## Instructions to follow
Copy, without any change, the lines from the one that holds "d'entreprise et pour le relogement." through the final line of the material below.

## Given data
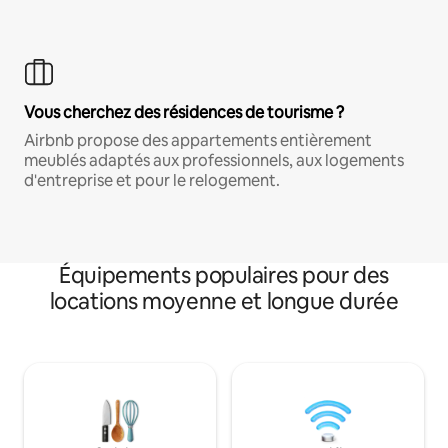
Vous cherchez des résidences de tourisme ?
Airbnb propose des appartements entièrement
meublés adaptés aux professionnels, aux logements
d'entreprise et pour le relogement.
Équipements populaires pour des
locations moyenne et longue durée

## Response area
d'entreprise et pour le relogement.
Équipements populaires pour des
locations moyenne et longue durée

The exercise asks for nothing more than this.